Over the years, techniques for email obfuscation, like modifying characters (for instance, replacing '@' with '(at)'), have been utilized to prevent automated programs from easily collecting email addresses. While these methods were effective against basic web-scraping techniques, they have become less effective in light of advancements in AI technology.
In a recent project, I attempted to gather data from the 'Ask HN: Who is Hiring' threads on Hacker News. The goal was to organize job offers and related information into a structured Google Sheet for convenient access.
In the course of this data collection, I requested ChatGPT to include the contact information provided in the job postings. Knowing that these emails were often concealed using common obfuscation methods, I expected difficulties in extracting them.

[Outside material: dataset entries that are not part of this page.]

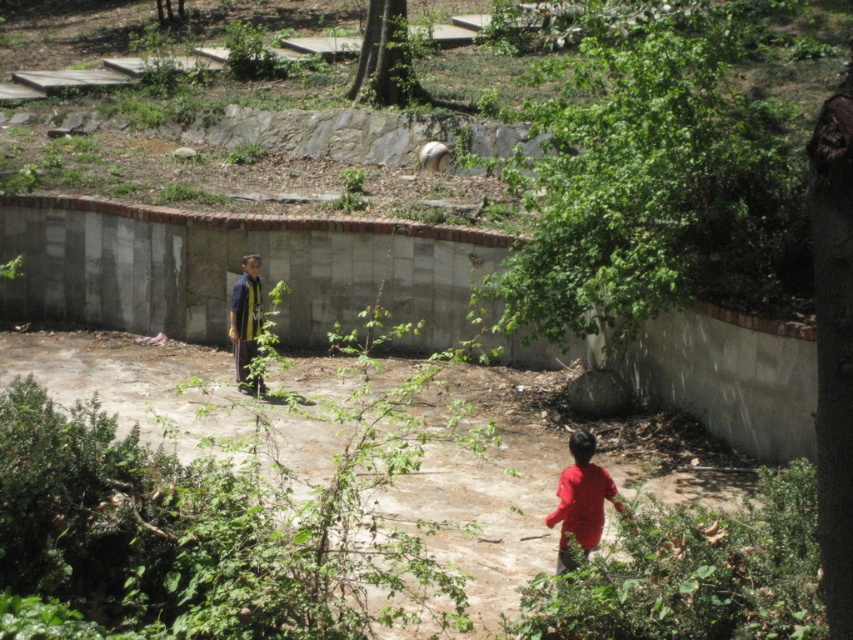 You are a construction worker standing at the edge of the concrete wall with a tool that requires a 5 meter reach. You need to pass the tool to the worker wearing the yellow jersey at center who is standing near the red matte shirt at lower right. Can you reach them with your tool?

The red matte shirt at lower right is 5.62 meters away from the yellow jersey at center. Since your tool only has a 5 meter reach, you cannot reach them directly.

You are a photographer positioned at the edge of the park. You notice two people wearing the red matte shirt at lower right and the yellow jersey at center. Which person is standing closer to the ground?

The red matte shirt at lower right is located below the yellow jersey at center, so the person wearing the red matte shirt at lower right is standing closer to the ground.

You are standing in the park and want to place a small garden ornament between the two points, point 1 at point (560, 572) and point 2 at point (231, 316). Which point is closer to you so you can start placing the ornament there?

Point (560, 572) is closer to the viewer than point (231, 316), so you should start placing the ornament near point (560, 572) first. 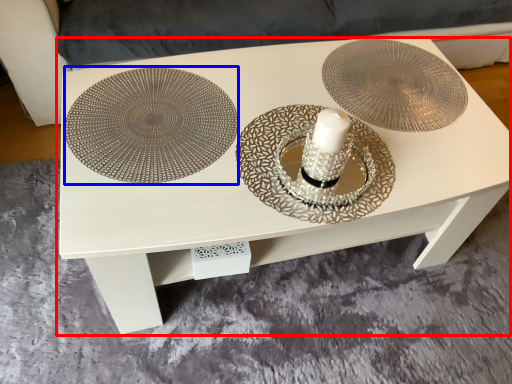 Question: Which object appears farthest to the camera in this image, table (highlighted by a red box) or place mat (highlighted by a blue box)?

Choices:
 (A) table
 (B) place mat

Answer: (B) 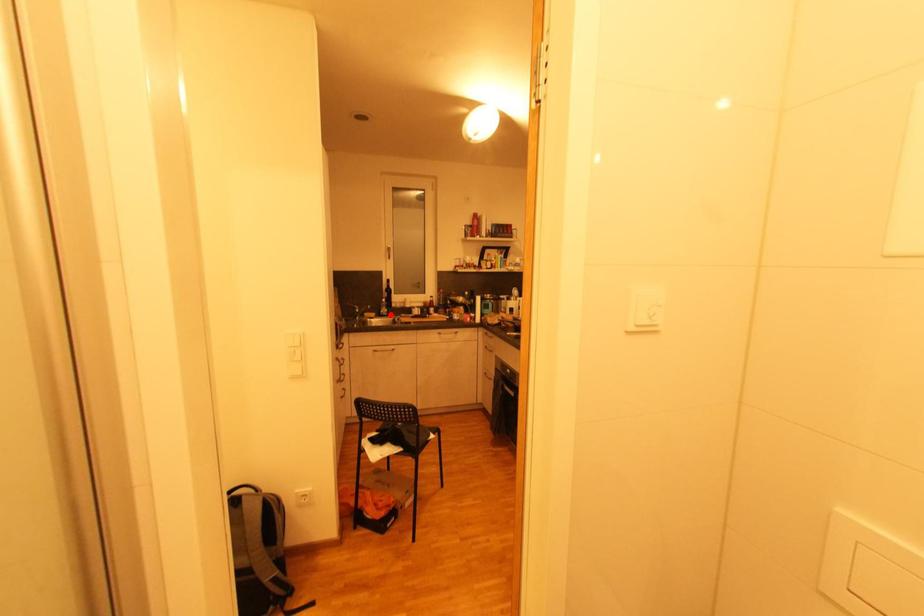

To my surprise, ChatGPT demonstrated an exceptional ability to decipher the concealed email addresses. Even when multiple obfuscation methods were employed, the AI model adeptly identified and retrieved the intended email addresses with remarkable accuracy.
Ultimately, I decided to exclude the contact emails from the final Google Sheet, as individuals who obfuscate their emails clearly do not wish for them to be publicly accessible.
Let me share with you some intriguing techniques I encountered while reviewing the extracted data:
Splitting Information within the Post:
This approach proved to be quite effective:
MyCompany | <a href="https://company.so" rel="nofollow noreferrer">https://company.com</a> | Senior Backend Engineer | REMOTE (USA only) | Full Time ...
and feel free to follow send drop me a note: john@[MyCompany domain]
However, it was no match once I introduced the "think step by step" magic words.
Information Indirection:
MyCompany | St Paul, MN, USA | Full Time | REMOTE | Wine and General Open Source Developers | C-language systems programming
<https://www.company.com/about/jobs>
...
Please direct any questions to the email address on our Jobs page.
This method proved highly effective since my code lacked browsing functionality.